[Spambayes] More on 'Spammer Attempts to CircumventBayesianFilter'

Mon Jul 19 20:48:57 CEST 2004

What a terrific explanation, Kenny!

As I mentioned to Tony, you folks think of everything!

And yes, you probably have analyzed my situation correctly, except for one
thing:

Because of my huge volume of email, I certainly do not train on everything.  I
only train on mistakes and some of the unsures.  (If I get 11 identical unsures
in a row, I certainly don't train on all of them.  And, from earlier help in
this discussion group, I learned that SpamBayes was classifying messages sent to
my several accounts differently; now that I know this, I selectively train,
based on the addressee, to "even things out.")
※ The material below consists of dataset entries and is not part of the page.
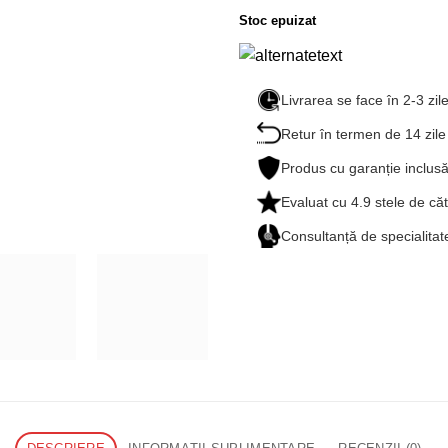
Stoc epuizat
Livrarea se face în 2-3 zil
Retur în termen de 14 zile
Produs cu garanție inclus
Evaluat cu
4.9
stele de căt
Consultanță de specialit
One more thought:  It would intuitively seem that a longer, flowing text
narrative from a spammer would be slightly more likely to include neutral and
ham words than spam words.  I won't attempt to do math on this, and there are
probably lots of theoretical and practical reasons why I'm wrong, but my gut
tells me that, the longer and more coherent the narrative, the more likely it
would be to score as ham.

Very helpful, Kenny.  Thank you.

Rich Barger
Kansas City

---

Kenny Pitt wrote:

> Richard B Barger ABC APR wrote:
> > As a writer, editor, avid reader, and participant in 15 discussion
> > groups, I receive many narratives on many topics, and, except for
> > isolated words and the nonsense characters the spammer has put at the
> > end of my example, there is nothing in such text that sounds or looks
> > particularly different from my normal message stream.
> >
> > In general, I'd think that such neutral text would tend to lower a
> > message's spam probability, and the effect of one or a few suspect
> > words would be insignificant.  Even if the word "baseball" rated at
> > 300 percent likely to be spam <g>, the rest of the more "normal"
> > words would, it seems to me, offset the spammy effect of "baseball"
> > or other seldom-seen general words.
>
> Truly neutral text (where neutral is defined as having a spam prob between 0.4
> and 0.6) is discarded by SpamBayes when calculating the final spam score.  A
> word that has never been seen before will receive a spam prob of 0.5, so it
> will not be considered in the scoring.
>
> This is what prevents random text from causing problems for most people.  It
> is difficult for the spammer to come up with a list of words that you have
> seen before and trained on as hammy.  For some people such as yourself who
> communicate on an unusually wide variety of topics, it is probably more likely
> for the spammer to stumble upon text that appears hammy based on your training
> data.  This may also be exaggerated by the fact that you appear to train on
> all messages, not just the ones that were not identified correctly (although
> long-term effects of different training methods have not been proven).
>
> All non-neutral probabilities are combined using a statistical formula that
> effectively gives more weight to more extreme probabilities (closer to 1 or
> 0).  In your "baseball" example, the single highly-spammy word would need
> several somewhat-hammy words to balance it out.  On the other hand, if a
> spammer manages to hit a single highly-hammy word while all the rest of his
> random text scores as neutral and is discarded, it's possible for the
> highly-hammy word to have a significant impact on the overall score.
>
> --
> Kenny Pitt